Basically, a retrodrop is a retroactive airdrop. The project takes its native token and distributes it among users who have already interacted with the platform in the past. It’s their way of saying: hey, we appreciate what you’ve done from the beginning.
The Uniswap case in 2020 was historic. They distributed 400 UNI tokens to every address that had ever used the DEX. That opened everyone’s eyes. Then came Optimism and Arbitrum with their own retrodrops, recognizing users who had been there before the boom.
Now, why do projects do this? The criteria vary. Some reward based on how much liquidity you deposited, others look at transaction volume in dollars, some value the time you spent in the ecosystem. Some projects even give extra points if you voted in their DAOs or if you created multi-signature addresses, indicating you are part of a serious investor group.
Of course, this has generated a parallel phenomenon: retrodrop hunters. These folks anticipate which projects will do retrodrops and start actively interacting with applications on networks like Base, Linea, zkSync, and Starknet, hoping that someday they will turn into multipliers.
And here’s where it gets interesting. Many hunters create multiple addresses to maximize their chances. This is known as multi-accounting or Sybil accounts. For example: in 2023, someone created nearly 22,000 addresses on zkSync. Projects consider this malicious, so now they perform network analysis to detect them. Optimism, for instance, excluded about 17,000 addresses from its OP token retrodrop.
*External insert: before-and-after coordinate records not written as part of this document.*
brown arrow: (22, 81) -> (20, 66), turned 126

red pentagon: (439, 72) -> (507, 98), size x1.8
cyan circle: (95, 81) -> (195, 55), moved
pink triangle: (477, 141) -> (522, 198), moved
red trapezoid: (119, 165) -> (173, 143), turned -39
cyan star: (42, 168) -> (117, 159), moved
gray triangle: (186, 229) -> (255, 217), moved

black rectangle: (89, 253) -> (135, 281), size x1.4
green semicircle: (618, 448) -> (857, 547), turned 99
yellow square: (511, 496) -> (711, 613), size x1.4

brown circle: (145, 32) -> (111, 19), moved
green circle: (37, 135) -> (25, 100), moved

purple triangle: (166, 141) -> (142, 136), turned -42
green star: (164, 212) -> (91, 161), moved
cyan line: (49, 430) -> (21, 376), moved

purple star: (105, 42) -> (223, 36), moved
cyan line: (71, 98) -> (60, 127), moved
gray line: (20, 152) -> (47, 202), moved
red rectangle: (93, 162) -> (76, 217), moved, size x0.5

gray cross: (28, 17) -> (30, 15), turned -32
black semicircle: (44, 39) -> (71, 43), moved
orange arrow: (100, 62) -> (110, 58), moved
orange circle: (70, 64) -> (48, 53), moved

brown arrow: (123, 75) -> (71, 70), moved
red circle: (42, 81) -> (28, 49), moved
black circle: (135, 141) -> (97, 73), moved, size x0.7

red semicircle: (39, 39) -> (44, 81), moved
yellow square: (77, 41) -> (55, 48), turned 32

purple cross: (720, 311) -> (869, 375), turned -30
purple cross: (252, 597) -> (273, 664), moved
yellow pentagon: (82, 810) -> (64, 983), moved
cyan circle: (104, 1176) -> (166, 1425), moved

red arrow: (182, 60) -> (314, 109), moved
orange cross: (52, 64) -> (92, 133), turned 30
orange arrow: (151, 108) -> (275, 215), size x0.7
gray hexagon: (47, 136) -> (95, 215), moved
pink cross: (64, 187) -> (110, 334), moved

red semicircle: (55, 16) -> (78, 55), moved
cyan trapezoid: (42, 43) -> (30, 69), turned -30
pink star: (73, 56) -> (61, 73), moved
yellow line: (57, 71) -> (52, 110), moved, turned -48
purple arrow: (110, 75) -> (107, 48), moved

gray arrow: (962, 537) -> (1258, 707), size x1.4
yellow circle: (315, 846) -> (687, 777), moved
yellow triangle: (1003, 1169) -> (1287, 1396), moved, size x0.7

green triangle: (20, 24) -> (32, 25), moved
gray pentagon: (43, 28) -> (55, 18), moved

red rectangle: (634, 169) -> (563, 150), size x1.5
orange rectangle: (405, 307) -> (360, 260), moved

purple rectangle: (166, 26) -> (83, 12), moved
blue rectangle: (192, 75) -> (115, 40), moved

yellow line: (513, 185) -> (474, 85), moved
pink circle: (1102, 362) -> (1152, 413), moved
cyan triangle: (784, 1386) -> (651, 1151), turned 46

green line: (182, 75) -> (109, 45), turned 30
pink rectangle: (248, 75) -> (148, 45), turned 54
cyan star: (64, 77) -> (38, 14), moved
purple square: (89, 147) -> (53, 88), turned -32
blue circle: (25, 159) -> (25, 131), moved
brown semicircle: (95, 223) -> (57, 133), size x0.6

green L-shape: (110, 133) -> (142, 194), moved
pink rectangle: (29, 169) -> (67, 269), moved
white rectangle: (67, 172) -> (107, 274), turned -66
Strategies have evolved. Some use specialized software that automates interactions, allowing the creation of hundreds or thousands of addresses without manual effort. Others prefer the manual approach, which is slower but potentially less detectable. Some combine both tactics to diversify risks. There have been cases where they consolidated ARB tokens worth $3.3 million from nearly 1,500 different wallets.
What’s interesting is that retrodrops have become a professional activity within crypto. It’s not just luck; it’s a strategic participation method in the market.
In conclusion, retrodrops are a mechanism that rewards loyalty and early participation. Projects use them to strengthen communities, and users see them as legitimate opportunities to obtain tokens. Although some try to game the system with multiple accounts, projects are improving their detection systems. In the end, retrodrops have become a crucial aspect of the development of new projects in crypto.